A&P was Walmart before there was a Walmart – the largest retailer in the world, with thousands of stores coast to coast. Now, though, the financially-troubled company is hoping to unload a 16-store Manhattan grocery chain in its latest effort to save itself, and its 300 or so remaining stores in the Northeast.

A&P confirmed to Crain’s New York Business today that it’s putting the Food Emporium up for sale. The Food Emporium was considered innovative when the format launched in 1979, offering high-end groceries to the high-end New York City customers it served. A&P acquired the chain a few years later and considered taking it nationwide. But the once-novel idea of an upscale grocery store started facing increased competition from the likes of Trader Joe’s and other local gourmet grocers. Ultimately, even discount chains and drug stores started chipping away at the Food Emporium’s market. “Customer counts have dropped dramatically,” a supermarket consultant told Crain’s. “CVS, for one, is walking all over Food Emporium, offering items such as yogurt, eggs, milk, soup, cereal, condiments at much lower prices.”

Many Manhattanites will not necessarily shed a tear if the Food Emporium concept doesn’t survive post-sale. Reviews on Yelp.com range from tepid praise to outright disdain: “The only reason I go here is because it’s close to my house,” “I’ve been trying to figure out how they stay in business. There’s never anybody there,” and “Somebody call the sheriff because this place just robbed me of my money.” (There’s one Food Emporium in Connecticut that’s not for sale.)


The real benefit could be to A&P’s customers elsewhere in New York and five other states.
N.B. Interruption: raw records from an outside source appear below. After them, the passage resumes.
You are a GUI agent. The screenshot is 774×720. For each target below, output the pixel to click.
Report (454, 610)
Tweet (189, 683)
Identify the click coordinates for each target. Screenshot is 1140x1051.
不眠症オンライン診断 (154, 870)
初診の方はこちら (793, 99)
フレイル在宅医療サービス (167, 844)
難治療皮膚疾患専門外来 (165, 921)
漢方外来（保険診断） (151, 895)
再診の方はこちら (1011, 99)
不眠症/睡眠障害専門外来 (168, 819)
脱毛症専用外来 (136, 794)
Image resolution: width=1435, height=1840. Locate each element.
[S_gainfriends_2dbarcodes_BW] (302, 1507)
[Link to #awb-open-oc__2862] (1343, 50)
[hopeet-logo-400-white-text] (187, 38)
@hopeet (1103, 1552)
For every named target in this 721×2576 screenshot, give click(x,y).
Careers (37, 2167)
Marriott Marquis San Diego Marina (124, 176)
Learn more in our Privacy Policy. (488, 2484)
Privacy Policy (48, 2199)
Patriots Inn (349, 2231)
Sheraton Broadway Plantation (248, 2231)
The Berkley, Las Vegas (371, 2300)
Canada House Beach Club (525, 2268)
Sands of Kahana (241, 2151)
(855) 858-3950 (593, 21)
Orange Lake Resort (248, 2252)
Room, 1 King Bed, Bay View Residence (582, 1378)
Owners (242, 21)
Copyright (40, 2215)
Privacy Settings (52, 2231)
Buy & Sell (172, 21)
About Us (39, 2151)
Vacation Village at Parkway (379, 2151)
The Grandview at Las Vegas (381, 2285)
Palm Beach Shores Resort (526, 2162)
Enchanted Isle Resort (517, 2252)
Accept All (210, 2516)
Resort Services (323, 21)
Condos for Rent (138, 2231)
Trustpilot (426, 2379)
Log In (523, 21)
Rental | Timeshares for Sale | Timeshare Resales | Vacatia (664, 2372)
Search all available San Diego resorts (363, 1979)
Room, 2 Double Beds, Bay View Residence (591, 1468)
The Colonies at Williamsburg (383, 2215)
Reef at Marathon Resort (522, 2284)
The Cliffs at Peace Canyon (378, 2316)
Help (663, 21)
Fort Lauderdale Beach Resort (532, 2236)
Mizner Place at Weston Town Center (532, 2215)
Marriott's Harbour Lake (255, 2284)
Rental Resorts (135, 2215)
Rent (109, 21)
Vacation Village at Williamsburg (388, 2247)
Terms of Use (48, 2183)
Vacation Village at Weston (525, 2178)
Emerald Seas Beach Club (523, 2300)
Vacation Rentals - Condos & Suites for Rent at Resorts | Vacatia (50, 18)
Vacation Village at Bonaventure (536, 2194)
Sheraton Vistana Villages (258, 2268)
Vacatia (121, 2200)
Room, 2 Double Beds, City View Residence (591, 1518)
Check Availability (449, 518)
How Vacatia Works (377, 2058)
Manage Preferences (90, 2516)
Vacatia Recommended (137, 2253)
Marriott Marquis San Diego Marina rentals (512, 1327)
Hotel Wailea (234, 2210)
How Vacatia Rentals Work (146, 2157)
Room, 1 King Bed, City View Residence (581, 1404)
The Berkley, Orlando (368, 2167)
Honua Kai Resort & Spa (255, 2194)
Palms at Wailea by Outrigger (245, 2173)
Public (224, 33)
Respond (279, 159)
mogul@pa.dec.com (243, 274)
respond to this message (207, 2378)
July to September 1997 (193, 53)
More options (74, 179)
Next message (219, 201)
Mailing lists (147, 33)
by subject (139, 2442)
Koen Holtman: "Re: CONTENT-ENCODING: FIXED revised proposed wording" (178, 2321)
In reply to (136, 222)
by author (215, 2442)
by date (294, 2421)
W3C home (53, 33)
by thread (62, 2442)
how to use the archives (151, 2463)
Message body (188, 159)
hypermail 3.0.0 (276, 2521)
The company operates 320 A&P, Pathmark, Waldbaum’s, Superfresh and Food Basics stores in Connecticut, Delaware, Maryland, New Jersey, New York, and Pennsylvania. When A&P first considered selling the Food Emporium back in 2010, analysts at the time estimated it could fetch more than $200 million. Those analysts expect A&P to use the proceeds to invest in its other stores. A spokesman told Crain’s, “the sale will enable parent company A&P to support the company’s long-term strategic vision to be the No. 1 food and drug store in every neighborhood it serves.” Meaning, it had no hope of being number one in Manhattan anymore, so by bailing out, it can retain some hope of being number one in the other areas where it still has stores.

Those stores had fallen behind rivals on fresh food and presentation, a retail consultant told the New York Daily News in 2010. And like all other supermarkets, A&P faced the heat of increased competition from the big-box behemoth, Walmart. A&P filed for bankruptcy in late 2010, shut down dozens of stores, and finally emerged from bankruptcy protection earlier this year. That “buys you some time,” a retail consultant told The (Bergen County, NJ) Record, saying that A&P needs to establish an identity for its various supermarket chains. Otherwise, “if you have no reason for being in business, then you’ve got a problem.”

Struggling to hold on to 300-some stores is a far cry from where A&P once was. At its peak, the 153-year-old chain had more than 16,000 stores, and “transformed the humble, archaic grocery trade into a modern industry,” writes Marc Levinson in his recent book “The Great A&P and the Struggle for Small Business in America”. “Their basic strategy was so extraordinarily simple,” Levinson continues. “If the company kept its costs down and its prices low, more shoppers would come through its doors, producing more profit than if it kept prices high.”

If that business model sounds familiar, it seems as though the “Walmart before there was Walmart” may have been outfoxed by… Walmart.